Depuis le 17 août 2012, date d'entrée en vigueur de la réforme, les dons ne sont plus exonérés qu'à hauteur de 100.000 euros tous les 15 ans. Ce qui contraint le donateur à anticiper un peu plus la transmission de son patrimoine. En commençant à transmettre 100.000 euros à chacun de ses enfants à l'âge de 50 ans, l'opération pourra être renouvelée à 65 ans, et, le cas échéant, à 80 ans. Soit 300.000 euros transmis sans impôt en 30 ans. Ces donations, qui peuvent porter sur tout type de biens, peuvent être cumulées avec les dons d'argent, qui sont également défiscalisés à hauteur de 31.865 euros. A condition que le donateur soit âgé de moins de 80 ans, et que le bénéficiaire, majeur, soit un descendant ou, à défaut, un neveu, une nièce, un petit neveu ou une petite nièce.

» Donnez régulièrement pour multiplier les abattements

Attention toutefois à ne pas donner de manière inconsidérée. Ne vous séparez pas des capitaux ou des biens dont vous pourriez avoir besoin plus tard pour vous procurer des revenus complémentaires ou pour faire face à une perte d'autonomie.

2- Pourquoi ne opter pour la transmission démembrée?
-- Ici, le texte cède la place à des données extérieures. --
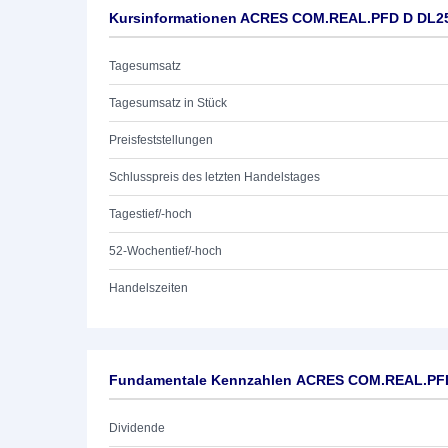
Kursinformationen ACRES COM.REAL.PFD D DL2
Tagesumsatz
Tagesumsatz in Stück
Preisfeststellungen
Schlusspreis des letzten Handelstages
Tagestief/-hoch
52-Wochentief/-hoch
Handelszeiten
Fundamentale Kennzahlen ACRES COM.REAL.PF
Dividende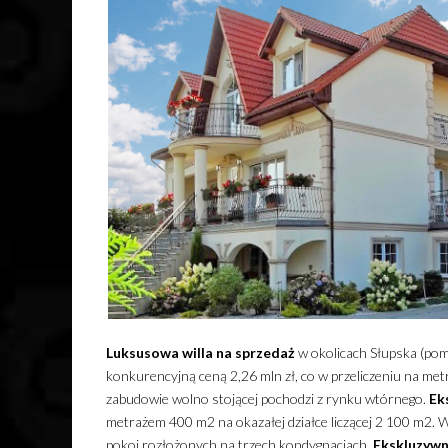
Luksusowa
willa
na sprzedaż
w okolicach Słupska (po
konkurencyjną ceną 2,26 mln zł, co w przeliczeniu na me
zabudowie wolno stojącej pochodzi z rynku wtórnego.
Ek
metrażem 400 m2 na okazałej działce liczącej 2 100 m2.
pokoi rozłożonych na trzech kondygnacjach.
Ekskluzyw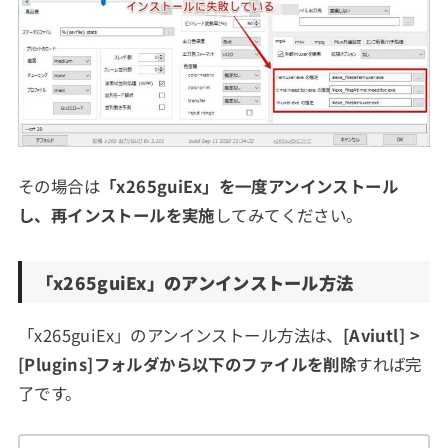
その場合は
「x265guiEx」を一度アンインストール
し、再インストールを実施
してみてください。
「x265guiEx」のアンインストール方法
「x265guiEx」のアンインストール方法は、
[Aviutl] >
[Plugins]フォルダから以下のファイルを削除
すれば完
了です。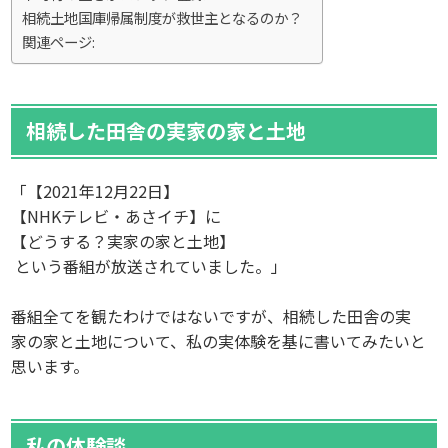
相続土地国庫帰属制度が救世主となるのか？
関連ページ:
相続した田舎の実家の家と土地
「【2021年12月22日】
【NHKテレビ・あさイチ】に
【どうする？実家の家と土地】
という番組が放送されていました。」
番組全てを観たわけではないですが、相続した田舎の実
家の家と土地について、私の実体験を基に書いてみたいと
思います。
私の体験談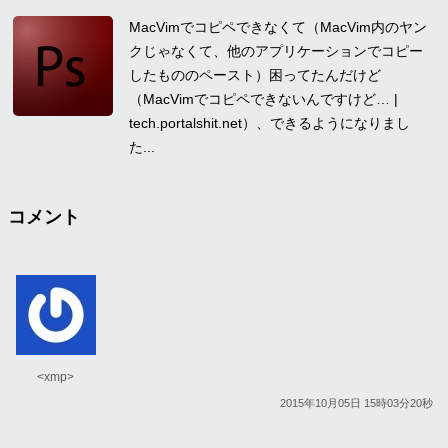
MacVimでコピペできなくて（MacVim内のヤン
クじゃなくて、他のアプリケーションでコピー
したもののペースト）困ってたんだけど
（MacVimでコピペできないんですけど… |
tech.portalshit.net）、できるようになりまし
た...
コメント
<xmp>
2015年10月05日 15時03分20秒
Cette solution consiste à donner la nue-propriété d'un bien, tout en en conservant la jouissance (l'usufruit). Cette forme de donation présente un triple avantage. En premier lieu, le donateur peut continuer à occuper le logement si la donation porte sur la résidence principale ou secondaire, ou à en percevoir les revenus s'il s'agit d'un bien locatif ou d'un portefeuille d'obligations. En second lieu, les droits de donation ne sont calculés que sur une fraction de la valeur du bien (50 % pour une transmission entre 51 et 60 ans, 60 % entre 61 et 70 ans ...). Enfin, au décès de l'usufruitier, le nu-propriétaire retrouvera la pleine propriété du bien en totale franchise d'impôt.

» Le barème fiscal des valeurs de l'usufruit et de la nue propriété

3- L'assurance-vie conserve-t-elle tout son attrait?

Depuis le durcissement de la fiscalité sur les transmissions, l'assurance-vie est devenue encore plus intéressante pour transmettre un capital. Pour un contrat ouvert et alimenté avant 70 ans, les sommes versées aux bénéficiaires échappent à l'impôt à hauteur de 152.500 euros par bénéficiaire (elles subissent une taxe de 20 % au-delà, voire 25 % à partir de 902.839 euros). Les primes versées après 70 ans sont un peu moins bien traitées: elles sont réintégrées dans la succession, après application d'un abattement global de 30.500 euros. Mais les intérêts sont transmis sans impôt.